Could you report every line from the entries that includes the word "topbar"?
== Stored data ==
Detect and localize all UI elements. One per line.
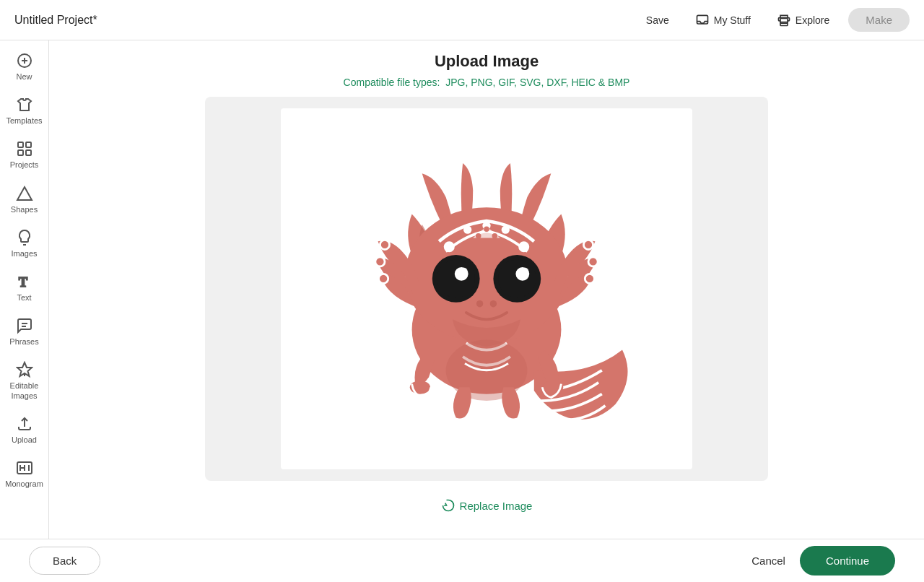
replace-image-label: Replace Image xyxy=(460,500,533,512)
svg-rect-8 xyxy=(18,150,23,155)
replace-icon xyxy=(441,498,456,513)
cancel-label: Cancel xyxy=(751,555,785,567)
svg-rect-9 xyxy=(26,150,31,155)
sidebar-item-monogram-label: Monogram xyxy=(5,479,43,489)
svg-point-25 xyxy=(463,226,471,234)
svg-point-31 xyxy=(380,240,389,249)
topbar-right: Save My Stuff Explore Make xyxy=(639,8,910,32)
sidebar-item-new[interactable]: New xyxy=(3,46,46,87)
sidebar-item-text-label: Text xyxy=(17,293,31,303)
svg-rect-7 xyxy=(26,142,31,147)
shapes-icon xyxy=(16,185,33,202)
explore-label: Explore xyxy=(796,14,829,26)
speech-icon xyxy=(16,317,33,334)
sidebar-item-images[interactable]: Images xyxy=(3,223,46,264)
printer-icon xyxy=(777,13,791,27)
sidebar-item-text[interactable]: T Text xyxy=(3,267,46,308)
svg-point-30 xyxy=(484,227,489,233)
my-stuff-label: My Stuff xyxy=(714,14,751,26)
svg-point-26 xyxy=(502,226,510,234)
my-stuff-button[interactable]: My Stuff xyxy=(688,9,758,32)
grid-icon xyxy=(16,140,33,157)
svg-point-35 xyxy=(588,257,598,266)
make-label: Make xyxy=(866,14,892,26)
explore-button[interactable]: Explore xyxy=(770,9,837,32)
make-button[interactable]: Make xyxy=(848,8,910,32)
axolotl-image xyxy=(313,119,660,459)
file-types: JPG, PNG, GIF, SVG, DXF, HEIC & BMP xyxy=(445,77,629,88)
upload-header: Upload Image Compatible file types: JPG,… xyxy=(49,40,924,97)
sidebar-item-editable-images[interactable]: Editable Images xyxy=(3,355,46,406)
topbar-left: Untitled Project* xyxy=(14,14,97,27)
svg-point-42 xyxy=(498,260,536,298)
sidebar-item-projects-label: Projects xyxy=(10,160,39,170)
svg-point-45 xyxy=(476,300,483,307)
sidebar: New Templates Projects Shapes xyxy=(0,40,49,539)
sidebar-item-phrases[interactable]: Phrases xyxy=(3,311,46,352)
svg-point-33 xyxy=(379,274,388,283)
sidebar-item-projects[interactable]: Projects xyxy=(3,134,46,175)
svg-point-29 xyxy=(492,233,498,239)
bulb-icon xyxy=(16,229,33,246)
replace-image-button[interactable]: Replace Image xyxy=(430,492,544,518)
back-label: Back xyxy=(53,555,77,567)
inbox-icon xyxy=(695,13,710,27)
svg-point-44 xyxy=(522,268,528,274)
sidebar-item-upload[interactable]: Upload xyxy=(3,409,46,451)
upload-icon xyxy=(16,415,33,433)
sidebar-item-images-label: Images xyxy=(11,249,37,259)
monogram-icon xyxy=(16,459,33,477)
bottom-right: Cancel Continue xyxy=(751,546,895,576)
sidebar-item-phrases-label: Phrases xyxy=(9,337,38,347)
sidebar-item-shapes-label: Shapes xyxy=(11,205,38,214)
svg-text:T: T xyxy=(19,275,27,290)
svg-point-38 xyxy=(437,260,475,298)
sidebar-item-upload-label: Upload xyxy=(12,435,37,445)
image-frame xyxy=(281,108,692,469)
sidebar-item-new-label: New xyxy=(16,72,32,82)
svg-rect-0 xyxy=(697,15,707,24)
svg-point-32 xyxy=(375,257,385,266)
text-icon: T xyxy=(16,273,33,290)
sidebar-item-shapes[interactable]: Shapes xyxy=(3,179,46,220)
main-layout: New Templates Projects Shapes xyxy=(0,40,924,539)
sidebar-item-editable-images-label: Editable Images xyxy=(6,381,43,400)
continue-label: Continue xyxy=(826,555,869,567)
svg-point-28 xyxy=(476,233,481,239)
plus-circle-icon xyxy=(16,52,33,69)
svg-point-46 xyxy=(490,300,497,307)
upload-subtitle: Compatible file types: JPG, PNG, GIF, SV… xyxy=(49,77,924,88)
content-area: Upload Image Compatible file types: JPG,… xyxy=(49,40,924,539)
save-button[interactable]: Save xyxy=(639,10,676,30)
svg-rect-6 xyxy=(18,142,23,147)
svg-point-40 xyxy=(461,268,467,274)
upload-title: Upload Image xyxy=(49,52,924,71)
subtitle-prefix: Compatible file types: xyxy=(344,77,440,88)
svg-point-36 xyxy=(585,274,594,283)
cancel-button[interactable]: Cancel xyxy=(751,555,785,567)
sidebar-item-templates[interactable]: Templates xyxy=(3,90,46,131)
continue-button[interactable]: Continue xyxy=(800,546,895,576)
back-button[interactable]: Back xyxy=(29,547,100,575)
project-title: Untitled Project* xyxy=(14,14,97,27)
upload-panel: Upload Image Compatible file types: JPG,… xyxy=(49,40,924,539)
sidebar-item-templates-label: Templates xyxy=(6,116,42,126)
sidebar-item-monogram[interactable]: Monogram xyxy=(3,453,46,495)
shirt-icon xyxy=(16,96,33,113)
editable-images-icon xyxy=(16,361,33,378)
image-container xyxy=(205,97,768,481)
bottom-bar: Back Cancel Continue xyxy=(0,539,924,582)
svg-point-24 xyxy=(518,241,529,252)
svg-point-23 xyxy=(444,241,455,252)
save-label: Save xyxy=(646,14,669,26)
svg-point-34 xyxy=(583,240,593,249)
topbar: Untitled Project* Save My Stuff Explore … xyxy=(0,0,924,40)
svg-marker-10 xyxy=(17,187,32,200)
===
▶ **Response to this task**:
topbar-right: Save My Stuff Explore Make xyxy=(639,8,910,32)
topbar-left: Untitled Project* xyxy=(14,14,97,27)
topbar: Untitled Project* Save My Stuff Explore … xyxy=(0,0,924,40)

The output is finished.